What's the thought process behind that?
My mom she wanted to open up a nursing home called Floras, which is her grandmother's name. I think I want to open up some kind of business to help people Like open up like a shelter I don't know, like something to help people
You obviously feel very strongly about this.
Cause I feel like there's so many homeless people in America Statistically we up there I really want to figure out what can I do to help these people; to help others.
I'm gonna shift the tone for a second so bear with me. Listening to you talk and sitting in your presence, there's been changes in your energy. I keep getting the vibe that there's a deeper persona to you. Why, I guess for lack of a better word, the lack of authenticity or the covering?
What do you mean?
It feels like you structured your life in such a way that doesn't really reflect the real you. There's something behind this smile that means so much more. Like there's a deeper part of you that wants to show itself.
I have so much family on Facebook, and I came out to my family, but I haven't exactly came out to the world. Facebook is a lot of like people that I went to middle school with that talk shit about me I haven't exactly posted a lot of me being gay I've hinted towards it but I've never exactly like came out I feel like the whole coming out thing is so irritating to me
It’s definitely played out. We need new terminology for that.
Like the fact that I got to come out, like ugh! You don't come out to your parents if you straight. Instagram I never really looked into like a deeper meaning towards it I just post the picture that I think is post-able
And they are! [laughs]
But like, I'm not good at expressing myself through social media Except for Twitter I tweet a lot
What is it about Twitter that gives you freedom in this big sort of way?
I feel more comfortable I feel like it's more easy to stay stuff The audience is better, you know what I'm saying?
Are you comfortable with something like this magazine then? Are you ready for that to make that kind of leap?
I feel like the only thing that's holding me back is like my family really Cause like, I only came out to my immediate family and I told you that it's still very unfinished. I'm definitely not scared. I definitely don't care no more.
Yeah, but you're hiding something. Who are you?
You know, you gotta really have to like talk to me about spiritual type stuff Like you, I gotta feel your connection, you know what I'm saying?
But there's something you came to do. You look 18. You act 18, but your spirit is older. Not only older, but grounded and levelheaded. There’s way more to you.
I guess you could say I’m old school
There it is. It’s a look in your eyes. That’s that look of someone who knows more than they let on. It's a mark of spirit So looking at your journey and looking at people who may be older than you, who are not out, who are not as comfortable and confident as you are, and those who are younger, what sort of words of wisdom and encouragement can you give them based on your experiences?
Honestly, wait until you ' re ready.
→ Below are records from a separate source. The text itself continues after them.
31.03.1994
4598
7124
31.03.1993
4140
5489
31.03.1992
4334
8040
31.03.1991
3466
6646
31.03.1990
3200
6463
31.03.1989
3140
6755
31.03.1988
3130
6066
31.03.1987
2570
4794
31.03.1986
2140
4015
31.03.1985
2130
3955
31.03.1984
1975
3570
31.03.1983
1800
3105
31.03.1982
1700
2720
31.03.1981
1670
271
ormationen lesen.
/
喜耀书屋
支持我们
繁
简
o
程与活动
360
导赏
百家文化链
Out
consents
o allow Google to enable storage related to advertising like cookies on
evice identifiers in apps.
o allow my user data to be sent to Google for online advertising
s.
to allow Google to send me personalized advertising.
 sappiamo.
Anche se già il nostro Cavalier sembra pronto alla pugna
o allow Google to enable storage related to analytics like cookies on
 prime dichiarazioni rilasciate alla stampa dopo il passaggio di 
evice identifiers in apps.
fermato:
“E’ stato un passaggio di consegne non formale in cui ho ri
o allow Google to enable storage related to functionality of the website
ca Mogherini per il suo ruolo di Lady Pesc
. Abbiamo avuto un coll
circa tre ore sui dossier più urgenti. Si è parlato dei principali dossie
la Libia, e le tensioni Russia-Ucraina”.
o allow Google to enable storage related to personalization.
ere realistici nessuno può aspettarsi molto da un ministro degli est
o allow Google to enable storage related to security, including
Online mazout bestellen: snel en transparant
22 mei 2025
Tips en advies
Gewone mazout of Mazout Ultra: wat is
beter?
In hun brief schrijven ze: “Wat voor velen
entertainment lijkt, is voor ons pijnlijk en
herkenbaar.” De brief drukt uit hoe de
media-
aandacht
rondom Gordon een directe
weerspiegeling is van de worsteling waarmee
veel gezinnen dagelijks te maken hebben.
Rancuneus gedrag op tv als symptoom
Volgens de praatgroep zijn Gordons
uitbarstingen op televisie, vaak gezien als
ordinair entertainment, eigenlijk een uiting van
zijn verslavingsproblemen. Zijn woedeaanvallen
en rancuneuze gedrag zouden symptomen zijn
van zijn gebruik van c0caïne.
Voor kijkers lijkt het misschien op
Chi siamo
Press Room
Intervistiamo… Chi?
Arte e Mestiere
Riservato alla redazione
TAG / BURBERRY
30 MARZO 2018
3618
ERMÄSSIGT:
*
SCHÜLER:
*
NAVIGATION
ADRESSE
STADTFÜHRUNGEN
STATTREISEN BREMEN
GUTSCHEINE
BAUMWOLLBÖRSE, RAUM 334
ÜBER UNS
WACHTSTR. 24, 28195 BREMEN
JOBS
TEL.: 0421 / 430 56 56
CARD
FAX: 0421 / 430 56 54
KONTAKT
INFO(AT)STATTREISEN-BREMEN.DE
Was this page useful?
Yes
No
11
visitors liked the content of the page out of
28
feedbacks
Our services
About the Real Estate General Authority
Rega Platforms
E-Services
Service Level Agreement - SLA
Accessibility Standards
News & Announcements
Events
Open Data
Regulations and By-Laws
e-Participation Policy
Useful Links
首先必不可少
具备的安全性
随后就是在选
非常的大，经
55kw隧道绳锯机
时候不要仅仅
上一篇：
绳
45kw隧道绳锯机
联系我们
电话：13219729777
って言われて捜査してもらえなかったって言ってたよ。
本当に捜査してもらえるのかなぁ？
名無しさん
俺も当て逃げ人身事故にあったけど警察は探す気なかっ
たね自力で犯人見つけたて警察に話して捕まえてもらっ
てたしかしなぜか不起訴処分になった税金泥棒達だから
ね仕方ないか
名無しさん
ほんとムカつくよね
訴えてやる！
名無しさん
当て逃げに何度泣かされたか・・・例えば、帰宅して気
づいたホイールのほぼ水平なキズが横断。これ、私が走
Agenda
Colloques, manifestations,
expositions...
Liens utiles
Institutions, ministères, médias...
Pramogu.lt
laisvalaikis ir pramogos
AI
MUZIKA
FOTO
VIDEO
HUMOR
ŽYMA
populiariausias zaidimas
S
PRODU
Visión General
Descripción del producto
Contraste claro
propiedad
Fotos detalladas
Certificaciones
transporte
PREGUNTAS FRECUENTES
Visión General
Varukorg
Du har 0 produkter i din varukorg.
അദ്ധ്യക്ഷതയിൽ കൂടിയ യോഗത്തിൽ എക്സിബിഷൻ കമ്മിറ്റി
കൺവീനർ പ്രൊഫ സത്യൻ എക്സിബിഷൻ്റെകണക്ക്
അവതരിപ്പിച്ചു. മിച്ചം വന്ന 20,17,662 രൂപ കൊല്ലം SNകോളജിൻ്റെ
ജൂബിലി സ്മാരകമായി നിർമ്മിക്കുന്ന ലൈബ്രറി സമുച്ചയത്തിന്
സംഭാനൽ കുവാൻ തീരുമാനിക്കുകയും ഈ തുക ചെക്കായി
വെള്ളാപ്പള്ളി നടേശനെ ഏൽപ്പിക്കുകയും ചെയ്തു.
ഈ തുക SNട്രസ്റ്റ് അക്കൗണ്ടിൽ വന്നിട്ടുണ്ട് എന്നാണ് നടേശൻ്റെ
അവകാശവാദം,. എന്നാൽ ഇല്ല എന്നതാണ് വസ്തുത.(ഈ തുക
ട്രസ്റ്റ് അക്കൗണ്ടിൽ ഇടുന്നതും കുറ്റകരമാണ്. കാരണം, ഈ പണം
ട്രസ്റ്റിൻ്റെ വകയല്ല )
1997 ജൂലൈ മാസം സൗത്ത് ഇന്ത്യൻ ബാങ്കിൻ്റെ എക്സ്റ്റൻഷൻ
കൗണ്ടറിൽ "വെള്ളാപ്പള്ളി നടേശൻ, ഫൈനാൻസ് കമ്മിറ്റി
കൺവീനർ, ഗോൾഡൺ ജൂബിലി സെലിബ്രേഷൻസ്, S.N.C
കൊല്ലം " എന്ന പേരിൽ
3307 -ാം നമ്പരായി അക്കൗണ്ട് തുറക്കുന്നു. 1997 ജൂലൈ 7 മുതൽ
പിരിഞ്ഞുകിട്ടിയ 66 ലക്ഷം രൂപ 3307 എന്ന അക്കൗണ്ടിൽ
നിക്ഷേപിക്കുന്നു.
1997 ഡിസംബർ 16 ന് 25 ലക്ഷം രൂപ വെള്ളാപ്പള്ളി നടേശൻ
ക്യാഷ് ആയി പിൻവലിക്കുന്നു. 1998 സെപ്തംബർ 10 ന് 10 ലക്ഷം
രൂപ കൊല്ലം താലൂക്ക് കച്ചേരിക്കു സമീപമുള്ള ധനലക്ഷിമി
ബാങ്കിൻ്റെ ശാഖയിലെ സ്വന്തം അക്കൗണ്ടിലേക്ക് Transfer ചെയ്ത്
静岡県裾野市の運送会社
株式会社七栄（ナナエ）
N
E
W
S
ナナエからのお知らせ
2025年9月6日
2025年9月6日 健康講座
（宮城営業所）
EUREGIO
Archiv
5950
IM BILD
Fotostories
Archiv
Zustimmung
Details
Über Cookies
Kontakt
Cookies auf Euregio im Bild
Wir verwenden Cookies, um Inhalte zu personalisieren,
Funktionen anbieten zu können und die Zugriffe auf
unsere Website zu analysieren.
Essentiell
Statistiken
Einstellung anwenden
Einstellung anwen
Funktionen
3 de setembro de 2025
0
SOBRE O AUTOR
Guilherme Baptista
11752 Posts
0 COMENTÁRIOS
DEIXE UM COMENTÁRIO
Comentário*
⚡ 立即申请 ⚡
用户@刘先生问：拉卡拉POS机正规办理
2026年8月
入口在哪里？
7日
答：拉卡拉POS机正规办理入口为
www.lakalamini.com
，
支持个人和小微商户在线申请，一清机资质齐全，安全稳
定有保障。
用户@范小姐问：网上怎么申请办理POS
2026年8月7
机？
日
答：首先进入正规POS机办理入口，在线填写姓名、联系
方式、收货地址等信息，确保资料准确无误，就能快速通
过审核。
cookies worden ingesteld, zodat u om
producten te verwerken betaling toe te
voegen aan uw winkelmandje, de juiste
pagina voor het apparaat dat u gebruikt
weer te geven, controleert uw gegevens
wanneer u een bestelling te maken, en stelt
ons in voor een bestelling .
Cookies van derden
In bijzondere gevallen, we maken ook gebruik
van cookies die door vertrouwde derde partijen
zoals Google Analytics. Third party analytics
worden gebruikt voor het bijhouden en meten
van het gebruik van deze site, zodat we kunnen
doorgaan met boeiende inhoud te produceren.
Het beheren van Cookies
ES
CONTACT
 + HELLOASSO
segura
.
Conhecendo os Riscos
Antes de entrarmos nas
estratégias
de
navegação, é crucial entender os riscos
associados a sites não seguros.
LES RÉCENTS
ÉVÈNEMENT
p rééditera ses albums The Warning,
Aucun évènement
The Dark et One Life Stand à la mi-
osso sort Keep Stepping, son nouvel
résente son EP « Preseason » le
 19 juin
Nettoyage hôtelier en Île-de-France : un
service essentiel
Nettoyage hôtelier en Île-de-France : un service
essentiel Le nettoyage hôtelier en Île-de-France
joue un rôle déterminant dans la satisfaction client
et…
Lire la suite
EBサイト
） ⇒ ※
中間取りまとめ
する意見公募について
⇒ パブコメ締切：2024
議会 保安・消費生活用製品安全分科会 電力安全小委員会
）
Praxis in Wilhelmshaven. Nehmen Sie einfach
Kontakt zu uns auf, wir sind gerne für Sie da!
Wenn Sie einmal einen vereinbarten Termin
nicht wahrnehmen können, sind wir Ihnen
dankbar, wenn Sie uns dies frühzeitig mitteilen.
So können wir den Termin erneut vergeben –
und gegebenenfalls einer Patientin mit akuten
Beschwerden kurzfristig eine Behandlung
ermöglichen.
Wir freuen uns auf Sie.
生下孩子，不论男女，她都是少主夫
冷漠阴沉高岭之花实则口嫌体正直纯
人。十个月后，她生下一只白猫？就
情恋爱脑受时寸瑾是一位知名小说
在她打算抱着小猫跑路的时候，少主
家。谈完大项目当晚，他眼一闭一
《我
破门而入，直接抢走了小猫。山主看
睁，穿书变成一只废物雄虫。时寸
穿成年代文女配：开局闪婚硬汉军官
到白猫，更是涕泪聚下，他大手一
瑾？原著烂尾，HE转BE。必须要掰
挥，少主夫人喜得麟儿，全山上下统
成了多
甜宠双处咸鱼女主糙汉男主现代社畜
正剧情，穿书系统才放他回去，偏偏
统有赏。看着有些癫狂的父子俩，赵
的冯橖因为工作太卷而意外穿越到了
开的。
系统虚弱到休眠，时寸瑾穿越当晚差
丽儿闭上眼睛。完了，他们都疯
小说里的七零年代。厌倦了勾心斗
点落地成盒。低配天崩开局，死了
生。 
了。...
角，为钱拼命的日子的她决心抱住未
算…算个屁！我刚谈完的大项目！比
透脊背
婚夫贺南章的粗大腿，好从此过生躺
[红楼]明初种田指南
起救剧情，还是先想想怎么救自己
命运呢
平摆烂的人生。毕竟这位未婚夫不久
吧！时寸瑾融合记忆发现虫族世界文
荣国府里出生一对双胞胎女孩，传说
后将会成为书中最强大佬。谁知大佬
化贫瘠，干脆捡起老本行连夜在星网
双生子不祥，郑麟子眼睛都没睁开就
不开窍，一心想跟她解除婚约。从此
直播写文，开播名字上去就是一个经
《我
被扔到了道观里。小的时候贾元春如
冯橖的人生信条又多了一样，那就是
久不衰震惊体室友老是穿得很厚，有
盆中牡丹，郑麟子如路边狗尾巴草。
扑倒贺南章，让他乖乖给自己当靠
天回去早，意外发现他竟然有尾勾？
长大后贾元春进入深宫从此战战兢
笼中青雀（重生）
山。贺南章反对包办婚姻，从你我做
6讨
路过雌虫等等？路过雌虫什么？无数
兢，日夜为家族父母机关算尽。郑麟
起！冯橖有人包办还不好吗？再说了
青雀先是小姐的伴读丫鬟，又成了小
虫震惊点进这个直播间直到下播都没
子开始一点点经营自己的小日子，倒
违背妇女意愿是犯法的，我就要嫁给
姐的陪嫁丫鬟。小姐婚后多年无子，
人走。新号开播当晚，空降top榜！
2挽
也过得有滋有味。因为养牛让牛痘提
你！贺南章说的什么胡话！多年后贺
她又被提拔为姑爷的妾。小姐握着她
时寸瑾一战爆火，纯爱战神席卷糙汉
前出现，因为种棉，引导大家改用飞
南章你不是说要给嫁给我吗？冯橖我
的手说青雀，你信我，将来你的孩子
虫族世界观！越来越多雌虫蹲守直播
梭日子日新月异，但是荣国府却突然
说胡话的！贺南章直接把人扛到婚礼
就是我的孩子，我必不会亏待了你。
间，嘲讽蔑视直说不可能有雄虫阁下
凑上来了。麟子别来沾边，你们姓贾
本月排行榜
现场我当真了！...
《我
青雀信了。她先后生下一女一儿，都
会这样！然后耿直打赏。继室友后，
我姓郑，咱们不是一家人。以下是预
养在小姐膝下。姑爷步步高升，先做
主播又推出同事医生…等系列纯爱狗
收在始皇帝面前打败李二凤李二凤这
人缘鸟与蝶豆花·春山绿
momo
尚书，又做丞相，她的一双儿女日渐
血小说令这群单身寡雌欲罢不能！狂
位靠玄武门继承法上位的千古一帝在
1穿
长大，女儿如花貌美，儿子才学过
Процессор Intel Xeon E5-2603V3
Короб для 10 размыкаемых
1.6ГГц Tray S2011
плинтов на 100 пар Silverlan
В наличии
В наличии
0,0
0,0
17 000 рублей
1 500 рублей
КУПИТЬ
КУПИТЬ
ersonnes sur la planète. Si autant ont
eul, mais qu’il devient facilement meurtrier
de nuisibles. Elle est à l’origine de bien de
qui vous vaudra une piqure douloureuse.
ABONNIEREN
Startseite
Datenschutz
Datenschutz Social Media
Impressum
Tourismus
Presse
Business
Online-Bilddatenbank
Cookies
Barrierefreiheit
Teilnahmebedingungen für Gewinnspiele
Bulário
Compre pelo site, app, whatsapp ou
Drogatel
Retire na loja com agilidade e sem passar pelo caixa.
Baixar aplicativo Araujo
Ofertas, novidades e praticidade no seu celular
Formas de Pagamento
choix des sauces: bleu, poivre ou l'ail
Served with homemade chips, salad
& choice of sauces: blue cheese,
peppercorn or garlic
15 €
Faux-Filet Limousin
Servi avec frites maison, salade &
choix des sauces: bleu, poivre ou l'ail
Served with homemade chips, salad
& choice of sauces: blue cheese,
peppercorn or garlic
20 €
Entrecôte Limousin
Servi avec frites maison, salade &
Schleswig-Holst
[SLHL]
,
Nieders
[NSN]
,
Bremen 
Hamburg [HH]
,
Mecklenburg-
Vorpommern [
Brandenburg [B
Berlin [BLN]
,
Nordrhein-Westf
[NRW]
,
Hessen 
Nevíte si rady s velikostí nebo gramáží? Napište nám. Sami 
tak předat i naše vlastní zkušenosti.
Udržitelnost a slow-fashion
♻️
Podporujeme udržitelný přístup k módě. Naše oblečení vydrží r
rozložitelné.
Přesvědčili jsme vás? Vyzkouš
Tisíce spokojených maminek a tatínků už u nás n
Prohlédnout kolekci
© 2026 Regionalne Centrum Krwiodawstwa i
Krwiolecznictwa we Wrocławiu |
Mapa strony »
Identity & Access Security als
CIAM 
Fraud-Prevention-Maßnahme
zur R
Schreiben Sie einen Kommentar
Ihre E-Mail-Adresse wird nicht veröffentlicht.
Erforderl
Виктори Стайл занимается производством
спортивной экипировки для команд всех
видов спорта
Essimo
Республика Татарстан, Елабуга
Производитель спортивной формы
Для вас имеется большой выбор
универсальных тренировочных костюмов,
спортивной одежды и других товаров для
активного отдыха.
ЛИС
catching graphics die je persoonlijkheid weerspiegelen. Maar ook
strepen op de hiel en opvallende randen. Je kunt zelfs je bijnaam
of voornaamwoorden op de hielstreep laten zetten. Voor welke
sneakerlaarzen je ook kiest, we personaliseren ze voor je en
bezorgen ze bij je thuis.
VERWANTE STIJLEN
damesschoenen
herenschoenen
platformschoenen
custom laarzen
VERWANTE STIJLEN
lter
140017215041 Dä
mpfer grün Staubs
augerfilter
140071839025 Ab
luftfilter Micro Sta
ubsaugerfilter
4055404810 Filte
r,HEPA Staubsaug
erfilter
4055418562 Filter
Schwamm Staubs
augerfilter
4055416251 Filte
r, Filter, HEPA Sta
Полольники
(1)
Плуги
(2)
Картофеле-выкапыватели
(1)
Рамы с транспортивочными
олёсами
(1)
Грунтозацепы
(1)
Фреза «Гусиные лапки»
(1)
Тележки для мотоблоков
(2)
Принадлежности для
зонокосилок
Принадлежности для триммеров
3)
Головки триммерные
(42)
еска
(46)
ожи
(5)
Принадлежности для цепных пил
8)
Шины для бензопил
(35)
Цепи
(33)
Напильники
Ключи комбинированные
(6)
Don't let anybody impact your decision following your coming out process Because when you look back on life you ' re going to remember like you ' re coming out process
That’s very true.
Even though I hate the fact that you gotta come out, it is considered to be something important I definitely remember the first person I told you know the tea [laughs] Take your time and honestly it doesn't matter what the world's perception on you is It just matters what you think about yourself and the people you love
Also with family, don't always think that just because it's blood that they’re your family Family is a choice You get to choose your family
Thank you for doing this It may not seem like it, but it's a very, it's a very big step So, thank you for agreeing to do this Thank you for trusting me to tell your story in this way. Also, I look forward to what the future has in store for you.
Thank you.
"Family is a choice. You get to choose your family."